Per finire, ho anche scoperto che a Tokyo c’è il museo della valuta. Se fossi a Tokyo ci andrei (anche perché l’ingresso è gratuito). Qualcuno c’è mai stato?

8 Comments

  1. mamoru said:

    Interessante il passaggio sulle vending machines:

    Behind the decision to create new notes was growing concern over counterfeiting. Due to the proliferation of home-use scanners, high-precision printers, and other such technologies, forging money is now easier than ever before. Between January and August 2004, authorities in Japan reportedly discovered more than 15,000 counterfeit notes. What is more, many of the bogus notes were not even that well crafted, and they could be determined as fakes by the untrained human eye. More importantly to their forgers, however, this counterfeit money was capable of fooling machines that sort and identify cash.

    The new notes contain holograms that reveal patterns of cherry blossoms, the denomination amounts, and the Bank of Japan’s insignia, depending what angle the holograms are viewed at. Another feature is the “latent pearl pattern,” which appears to make the colors of numerals and writing on the notes change when the notes are tilted in different directions. The third innovation is a watermark bar pattern.
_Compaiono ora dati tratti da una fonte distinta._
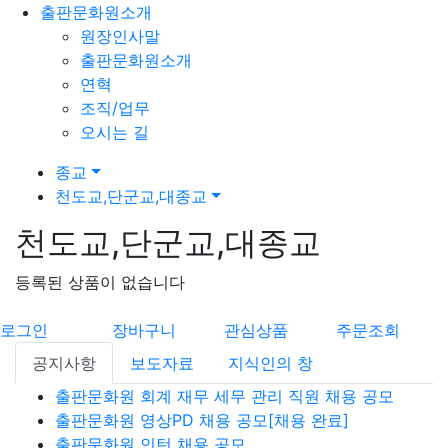
출판문화원소개
원장인사말
출판문화원소개
연혁
조직/업무
오시는 길
종교
천도교,단군교,대종교
천도교,단군교,대종교
등록된 상품이 없습니다
로그인
장바구니
관심상품
주문조회
공지사항
보도자료
지식인의 창
출판문화원 회계 재무 세무 관리 직원 채용 공모
출판문화원 영상PD 채용 공모[채용 완료]
출판문화원 인턴 채용 공모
    The use of the latent pearl pattern is unique to the new Japanese notes. American dollar notes use none of these technologies, while Euro notes incorporate holograms and watermark bar patterns. Thanks to the use of all three of these technologies, vending and other machines that handle cash can identify and verify the new notes with much greater accuracy than before.

    10 Marzo 2012
  2. disma said:

    la banconota da 2k non l’ho davvero mai vista, forse è caduta in disuso piano piano? Tipo in Italia se non ricordo male stava succedendo con i 200 euro… che volevano ritirarli, ma forse era un altro taglio… boh.
    Pensa che roprio 10 min fa prima di rientrare ho comprato una roba da 100 yen con una banconota da 10k e la soddisfazione che non me lacontrollino, seppur straniero è enorme. Mi immagino il cassiere in Italia che vende una roba da un euro a uno straniero e questi gliela paga con 100 euro. I casi sono due 1) la controlla 2) incula sul resto 😀

    10 Marzo 2012
  3. Bea said:

    Io! Io! 😀
    Le banconote da 2000 yen le ho viste più di una volta. Un paio di volte quando lavoravo al ristorante e una volta ce le avevo proprio io nel portafogli.
    Sono gialle e si dice che portino sfortuna. In ogni caso appena uno ce le ha non vede l’ora di disfarsene…ma non mi ricordo il motivo.

    10 Marzo 2012
  4. mattia said:

    Le voglio io le banconote da 2000! Chi se ne frega della sfiga!

    @Disma
    Va’ al museo della valuta e facci un report!

    11 Marzo 2012
  5. Paolo (広島人) said:

    ne ho una sola…Mattia, ne avessi due te ne darei una volentieri.

    11 Marzo 2012
  6. Una mia amica aveva un negozio di famiglia con licenza di tabaccheria: a loro non serviva lo scanner, erano allenati a riconoscere le banconote false con il tatto.

    11 Marzo 2012
  7. Turz said:

    E al bancomat ti escono banconote da 10 mila, perché è la banconota base.

    Invece in Cina (dove sono stato di recente) al bancomat è possibile avere solo banconote da 100 yuan, ovvero circa 12 euro. Né più grosse, né più piccole.

    E i tassisti spesso protestano quando gli dai una banconota da 100, perché non hanno il resto.

    12 Marzo 2012
  8. Turz said:

    E i tassisti spesso protestano quando gli dai una banconota da 100, perché non hanno il resto.

    O perché non sono sicuri di potersi fidare che non sia falsa. 12 euro sono troppi per potersi permettere il rischio di accettare banconote false.